Exercise details:
Each line in the data must be reproduced as written, except for any picture.

Supplied data:
··········

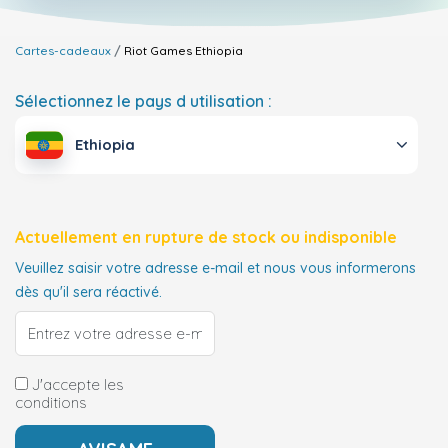
Cartes-cadeaux
Riot Games
Ethiopia
Sélectionnez le pays d utilisation :
Ethiopia
Actuellement en rupture de stock ou indisponible
Veuillez saisir votre adresse e-mail et nous vous informerons
dès qu'il sera réactivé.
J'accepte les
conditions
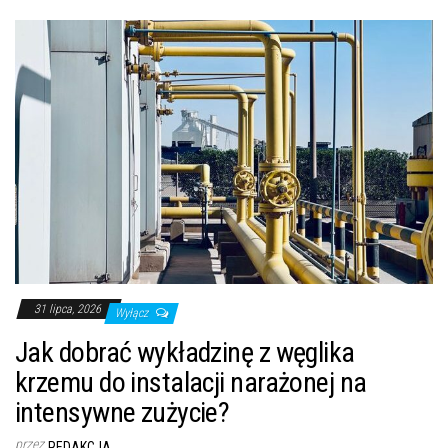
31 lipca, 2026
Wyłącz
Jak dobrać wykładzinę z węglika
krzemu do instalacji narażonej na
intensywne zużycie?
przez
REDAKCJA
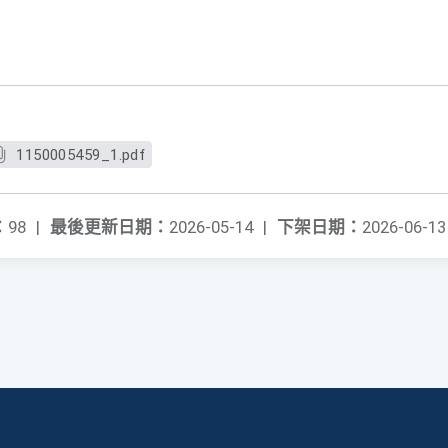
1150005459_1.pdf
：
98
|
最後更新日期：
2026-05-14
|
下架日期：
2026-06-13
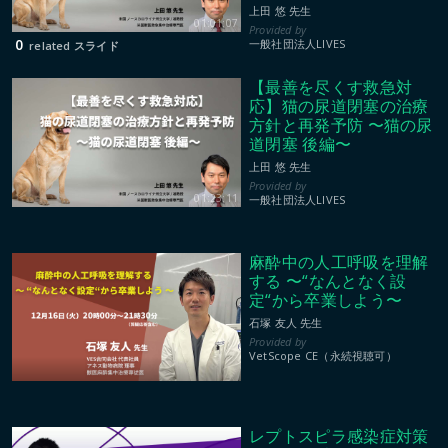
上田 悠 先生
01:01:07
0
一般社団法人LIVES
related スライド
【最善を尽くす救急対
応】猫の尿道閉塞の治療
方針と再発予防 〜猫の尿
道閉塞 後編〜
上田 悠 先生
01:23:11
一般社団法人LIVES
麻酔中の人工呼吸を理解
する 〜“なんとなく設
定“から卒業しよう〜
石塚 友人 先生
VetScope CE（永続視聴可）
レプトスピラ感染症対策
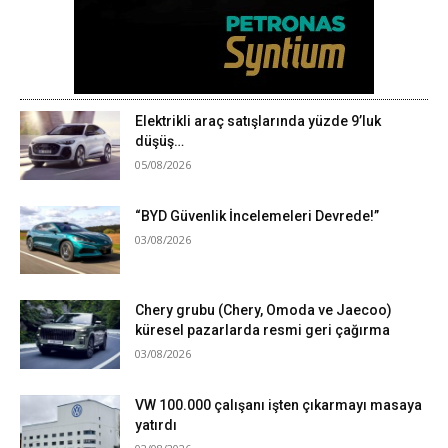
Elektrikli araç satışlarında yüzde 9’luk
düşüş…
05/08/2026
“BYD Güvenlik İncelemeleri Devrede!”
03/08/2026
Chery grubu (Chery, Omoda ve Jaecoo)
küresel pazarlarda resmi geri çağırma
03/08/2026
VW 100.000 çalışanı işten çıkarmayı masaya
yatırdı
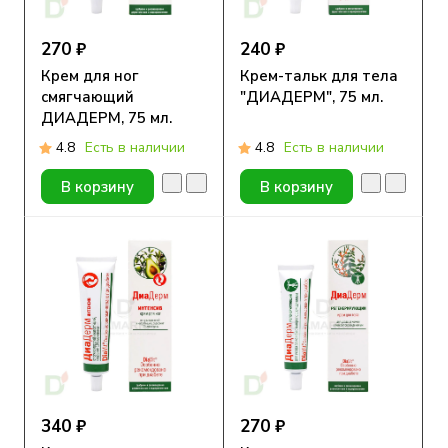
270 ₽
240 ₽
Крем для ног
Крем-тальк для тела
смягчающий
"ДИАДЕРМ", 75 мл.
ДИАДЕРМ, 75 мл.
4.8
Есть в наличии
4.8
Есть в наличии
В корзину
В корзину
340 ₽
270 ₽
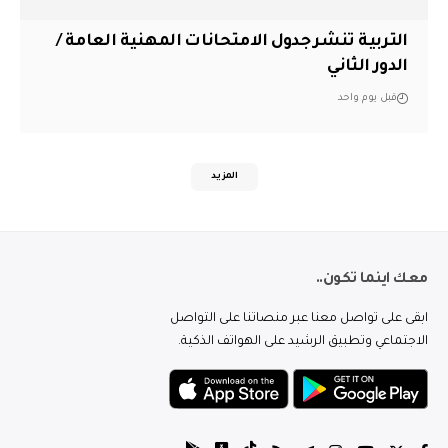
التربية تنشر جدول الامتحانات المهنية العامة /
الدور الثاني
قبل يوم واحد
المزيد
معك اينما تكون..
ابقى على تواصل معنا عبر منصاتنا على التواصل
الاجتماعي وتطبيق الرشيد على الهواتف الذكية.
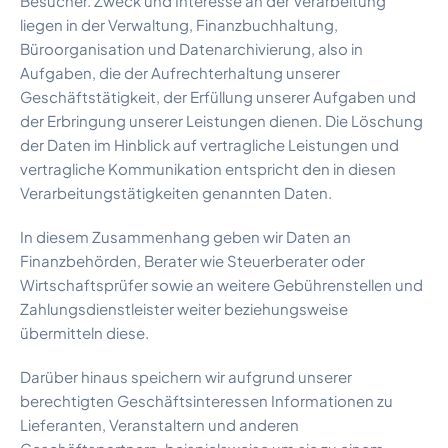
Besucher. Zweck und Interesse an der Verarbeitung
liegen in der Verwaltung, Finanzbuchhaltung,
Büroorganisation und Datenarchivierung, also in
Aufgaben, die der Aufrechterhaltung unserer
Geschäftstätigkeit, der Erfüllung unserer Aufgaben und
der Erbringung unserer Leistungen dienen. Die Löschung
der Daten im Hinblick auf vertragliche Leistungen und
vertragliche Kommunikation entspricht den in diesen
Verarbeitungstätigkeiten genannten Daten.
In diesem Zusammenhang geben wir Daten an
Finanzbehörden, Berater wie Steuerberater oder
Wirtschaftsprüfer sowie an weitere Gebührenstellen und
Zahlungsdienstleister weiter beziehungsweise
übermitteln diese.
Darüber hinaus speichern wir aufgrund unserer
berechtigten Geschäftsinteressen Informationen zu
Lieferanten, Veranstaltern und anderen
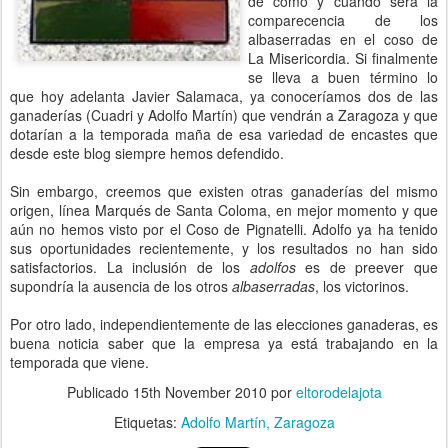
de cómo y cuándo será la
comparecencia de los
albaserradas en el coso de
La Misericordia. Si finalmente
se lleva a buen término lo
que hoy adelanta Javier Salamaca, ya conoceríamos dos de las
ganaderías (Cuadri y Adolfo Martín) que vendrán a Zaragoza y que
dotarían a la temporada maña de esa variedad de encastes que
desde este blog siempre hemos defendido.
Sin embargo, creemos que existen otras ganaderías del mismo
origen, línea Marqués de Santa Coloma, en mejor momento y que
aún no hemos visto por el Coso de Pignatelli. Adolfo ya ha tenido
sus oportunidades recientemente, y los resultados no han sido
satisfactorios. La inclusión de los
adolfos
es de preever que
supondría la ausencia de los otros
albaserradas
, los victorinos.
Por otro lado, independientemente de las elecciones ganaderas, es
buena noticia saber que la empresa ya está trabajando en la
temporada que viene.
Publicado
15th November 2010
por
eltorodelajota
Etiquetas:
Adolfo Martín
Zaragoza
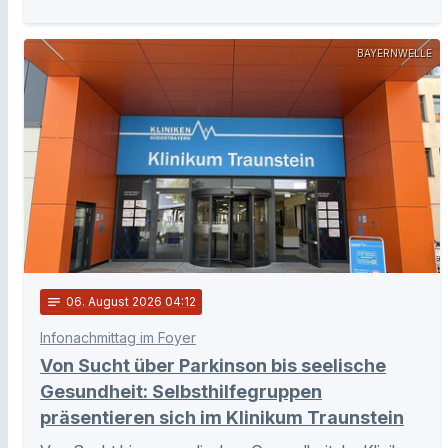
BAYERNWELLE
notes
06
. August 2026 04:12
Infonachmittag im Foyer
Von Sucht über Parkinson bis seelische
Gesundheit: Selbsthilfegruppen
präsentieren sich im Klinikum Traunstein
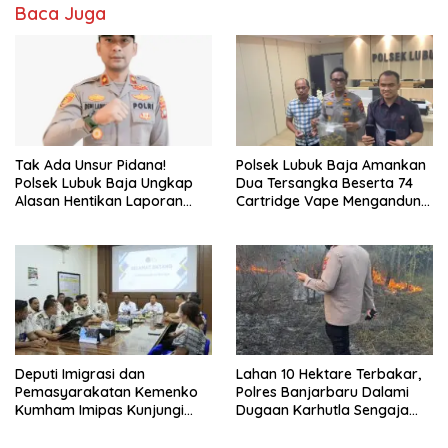
Baca Juga
Tak Ada Unsur Pidana!
Polsek Lubuk Baja Amankan
Polsek Lubuk Baja Ungkap
Dua Tersangka Beserta 74
Alasan Hentikan Laporan
Cartridge Vape Mengandung
Pengawasan Anak Tanpa Izin
Etomidate
Deputi Imigrasi dan
Lahan 10 Hektare Terbakar,
Pemasyarakatan Kemenko
Polres Banjarbaru Dalami
Kumham Imipas Kunjungi
Dugaan Karhutla Sengaja
Lapas Batam, Bahas
Dibakar
Overstaying dan KUHP Baru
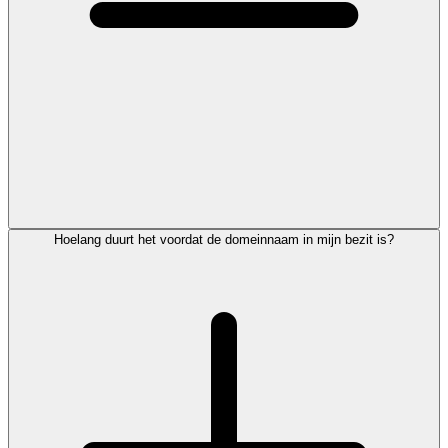
Hoelang duurt het voordat de domeinnaam in mijn bezit is?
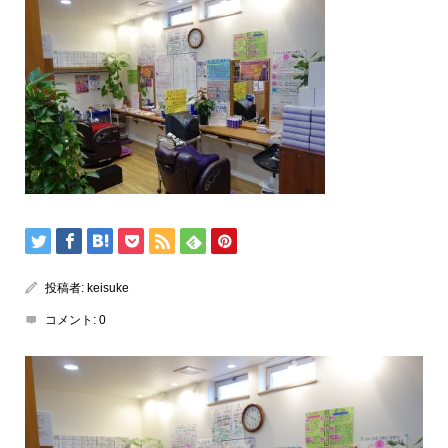
投稿者:
keisuke
コメント:
0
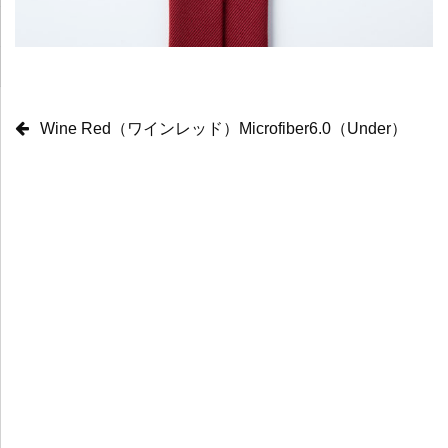
Wine Red（ワインレッド）Microfiber6.0（Under）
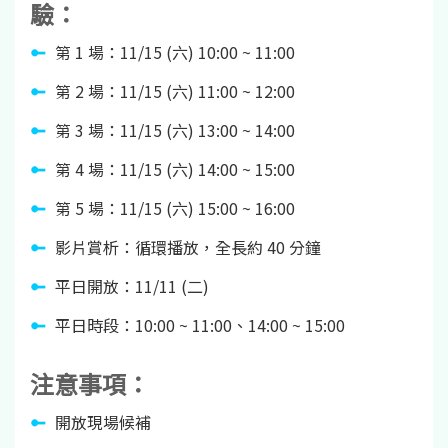
驗：
第 1 場：11/15 (六) 10:00 ~ 11:00
第 2 場：11/15 (六) 11:00 ~ 12:00
第 3 場：11/15 (六) 13:00 ~ 14:00
第 4 場：11/15 (六) 14:00 ~ 15:00
第 5 場：11/15 (六) 15:00 ~ 16:00
影片賞析：循環播放，全長約 40 分鐘
平日開放：11/11 (二)
平日時段：10:00 ~ 11:00、14:00 ~ 15:00
注意事項：
開放現場候補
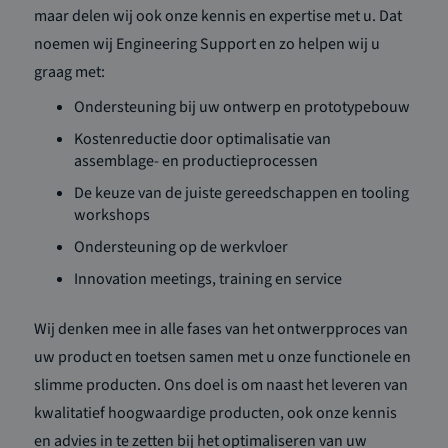
maar delen wij ook onze kennis en expertise met u. Dat
noemen wij Engineering Support en zo helpen wij u
graag met:
Ondersteuning bij uw ontwerp en prototypebouw
Kostenreductie door optimalisatie van
assemblage- en productieprocessen
De keuze van de juiste gereedschappen en tooling
workshops
Ondersteuning op de werkvloer
Innovation meetings, training en service
Wij denken mee in alle fases van het ontwerpproces van
uw product en toetsen samen met u onze functionele en
slimme producten. Ons doel is om naast het leveren van
kwalitatief hoogwaardige producten, ook onze kennis
en advies in te zetten bij het optimaliseren van uw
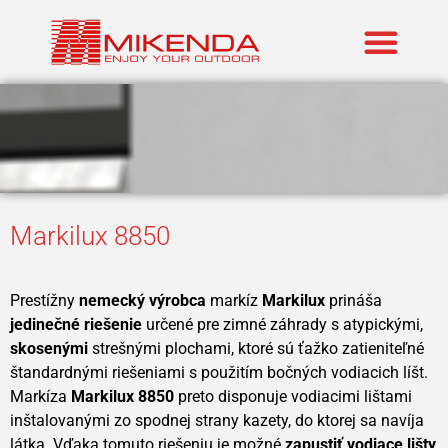
Zastúpené znač
Markilux 8850
Prestížny
nemecký výrobca
markíz
Markilux
prináša
jedinečné riešenie
určené pre zimné záhrady s atypickými,
skosenými
strešnými plochami, ktoré sú ťažko zatieniteľné
štandardnými riešeniami s použitím bočných vodiacich líšt.
Markíza
Markilux 8850
preto disponuje vodiacimi lištami
inštalovanými zo spodnej strany kazety, do ktorej sa navíja
látka. Vďaka tomuto riešeniu je možné
zapustiť vodiace lišty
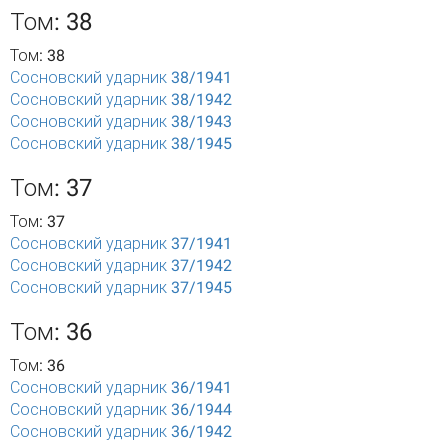
Том: 38
Том: 38
Сосновский ударник 38/1941
Сосновский ударник 38/1942
Сосновский ударник 38/1943
Сосновский ударник 38/1945
Том: 37
Том: 37
Сосновский ударник 37/1941
Сосновский ударник 37/1942
Сосновский ударник 37/1945
Том: 36
Том: 36
Сосновский ударник 36/1941
Сосновский ударник 36/1944
Сосновский ударник 36/1942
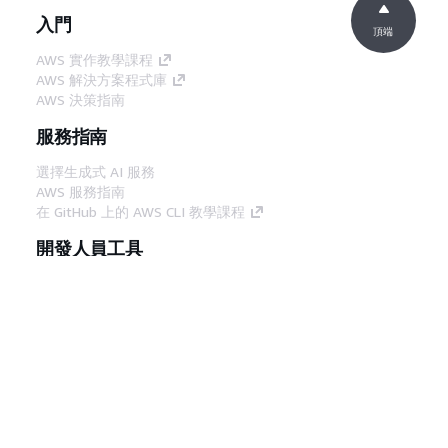
入門
頂端
AWS 實作教學課程
AWS 解決方案程式庫
AWS 決策指南
服務指南
選擇生成式 AI 服務
AWS 服務指南
在 GitHub 上的 AWS CLI 教學課程
開發人員工具
AWS 程式碼範例庫
AWS CLI
AWS 建構家中心
AWS 開發人員工具部落格
實用的連結
下載 AWS 文件 MCP 伺服器
登入 AWS Console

··········

Exercise response:
Cartes-cadeaux
Riot Games
Ethiopia
Sélectionnez le pays d utilisation :
Ethiopia
Actuellement en rupture de stock ou indisponible
Veuillez saisir votre adresse e-mail et nous vous informerons
dès qu'il sera réactivé.
J'accepte les
conditions
31 lipca, 2026
Wyłącz
Jak dobrać wykładzinę z węglika
krzemu do instalacji narażonej na
intensywne zużycie?
przez
REDAKCJA
1150005459_1.pdf
：
98
|
最後更新日期：
2026-05-14
|
下架日期：
2026-06-13
上田 悠 先生
01:01:07
0
一般社団法人LIVES
related スライド
【最善を尽くす救急対
応】猫の尿道閉塞の治療
方針と再発予防 〜猫の尿
道閉塞 後編〜
上田 悠 先生
01:23:11
一般社団法人LIVES
麻酔中の人工呼吸を理解
する 〜“なんとなく設
定“から卒業しよう〜
石塚 友人 先生
VetScope CE（永続視聴可）
レプトスピラ感染症対策
Elektrikli araç satışlarında yüzde 9’luk
düşüş…
05/08/2026
“BYD Güvenlik İncelemeleri Devrede!”
03/08/2026
Chery grubu (Chery, Omoda ve Jaecoo)
küresel pazarlarda resmi geri çağırma
03/08/2026
VW 100.000 çalışanı işten çıkarmayı masaya
yatırdı
270 ₽
240 ₽
Крем для ног
Крем-тальк для тела
смягчающий
"ДИАДЕРМ", 75 мл.
ДИАДЕРМ, 75 мл.
4.8
Есть в наличии
4.8
Есть в наличии
В корзину
В корзину
340 ₽
270 ₽
التربية تنشر جدول الامتحانات المهنية العامة /
الدور الثاني
قبل يوم واحد
المزيد
معك اينما تكون..
ابقى على تواصل معنا عبر منصاتنا على التواصل
الاجتماعي وتطبيق الرشيد على الهواتف الذكية.
Besucher. Zweck und Interesse an der Verarbeitung
liegen in der Verwaltung, Finanzbuchhaltung,
Büroorganisation und Datenarchivierung, also in
Aufgaben, die der Aufrechterhaltung unserer
Geschäftstätigkeit, der Erfüllung unserer Aufgaben und
der Erbringung unserer Leistungen dienen. Die Löschung
der Daten im Hinblick auf vertragliche Leistungen und
vertragliche Kommunikation entspricht den in diesen
Verarbeitungstätigkeiten genannten Daten.
In diesem Zusammenhang geben wir Daten an
Finanzbehörden, Berater wie Steuerberater oder
Wirtschaftsprüfer sowie an weitere Gebührenstellen und
Zahlungsdienstleister weiter beziehungsweise
übermitteln diese.
Darüber hinaus speichern wir aufgrund unserer
berechtigten Geschäftsinteressen Informationen zu
Lieferanten, Veranstaltern und anderen
de cómo y cuándo será la
comparecencia de los
albaserradas en el coso de
La Misericordia. Si finalmente
se lleva a buen término lo
que hoy adelanta Javier Salamaca, ya conoceríamos dos de las
ganaderías (Cuadri y Adolfo Martín) que vendrán a Zaragoza y que
dotarían a la temporada maña de esa variedad de encastes que
desde este blog siempre hemos defendido.
Sin embargo, creemos que existen otras ganaderías del mismo
origen, línea Marqués de Santa Coloma, en mejor momento y que
aún no hemos visto por el Coso de Pignatelli. Adolfo ya ha tenido
sus oportunidades recientemente, y los resultados no han sido
satisfactorios. La inclusión de los
adolfos
es de preever que
supondría la ausencia de los otros
albaserradas
, los victorinos.
Por otro lado, independientemente de las elecciones ganaderas, es
buena noticia saber que la empresa ya está trabajando en la
temporada que viene.
Publicado
15th November 2010
por
eltorodelajota
Etiquetas:
Adolfo Martín
Zaragoza
BAYERNWELLE
notes
06
. August 2026 04:12
Infonachmittag im Foyer
Von Sucht über Parkinson bis seelische
Gesundheit: Selbsthilfegruppen
präsentieren sich im Klinikum Traunstein
Baca Juga
Tak Ada Unsur Pidana!
Polsek Lubuk Baja Amankan
Polsek Lubuk Baja Ungkap
Dua Tersangka Beserta 74
Alasan Hentikan Laporan
Cartridge Vape Mengandung
Pengawasan Anak Tanpa Izin
Etomidate
Deputi Imigrasi dan
Lahan 10 Hektare Terbakar,
Pemasyarakatan Kemenko
Polres Banjarbaru Dalami
Kumham Imipas Kunjungi
Dugaan Karhutla Sengaja
Lapas Batam, Bahas
Dibakar
Overstaying dan KUHP Baru
Hoelang duurt het voordat de domeinnaam in mijn bezit is?
投稿者:
keisuke
コメント:
0
Wine Red（ワインレッド）Microfiber6.0（Under）
驗：
第 1 場：11/15 (六) 10:00 ~ 11:00
第 2 場：11/15 (六) 11:00 ~ 12:00
第 3 場：11/15 (六) 13:00 ~ 14:00
第 4 場：11/15 (六) 14:00 ~ 15:00
第 5 場：11/15 (六) 15:00 ~ 16:00
影片賞析：循環播放，全長約 40 分鐘
平日開放：11/11 (二)
平日時段：10:00 ~ 11:00、14:00 ~ 15:00
注意事項：
開放現場候補
maar delen wij ook onze kennis en expertise met u. Dat
noemen wij Engineering Support en zo helpen wij u
graag met:
Ondersteuning bij uw ontwerp en prototypebouw
Kostenreductie door optimalisatie van
assemblage- en productieprocessen
De keuze van de juiste gereedschappen en tooling
workshops
Ondersteuning op de werkvloer
Innovation meetings, training en service
Wij denken mee in alle fases van het ontwerpproces van
uw product en toetsen samen met u onze functionele en
slimme producten. Ons doel is om naast het leveren van
kwalitatief hoogwaardige producten, ook onze kennis
en advies in te zetten bij het optimaliseren van uw
Zastúpené znač
Markilux 8850
Prestížny
nemecký výrobca
markíz
Markilux
prináša
jedinečné riešenie
určené pre zimné záhrady s atypickými,
skosenými
strešnými plochami, ktoré sú ťažko zatieniteľné
štandardnými riešeniami s použitím bočných vodiacich líšt.
Markíza
Markilux 8850
preto disponuje vodiacimi lištami
inštalovanými zo spodnej strany kazety, do ktorej sa navíja
látka. Vďaka tomuto riešeniu je možné
zapustiť vodiace lišty
Том: 38
Том: 38
Сосновский ударник 38/1941
Сосновский ударник 38/1942
Сосновский ударник 38/1943
Сосновский ударник 38/1945
Том: 37
Том: 37
Сосновский ударник 37/1941
Сосновский ударник 37/1942
Сосновский ударник 37/1945
Том: 36
Том: 36
Сосновский ударник 36/1941
Сосновский ударник 36/1944
Сосновский ударник 36/1942
入門
頂端
AWS 實作教學課程
AWS 解決方案程式庫
AWS 決策指南
服務指南
選擇生成式 AI 服務
AWS 服務指南
在 GitHub 上的 AWS CLI 教學課程
開發人員工具
AWS 程式碼範例庫
AWS CLI
AWS 建構家中心
AWS 開發人員工具部落格
實用的連結
下載 AWS 文件 MCP 伺服器
登入 AWS Console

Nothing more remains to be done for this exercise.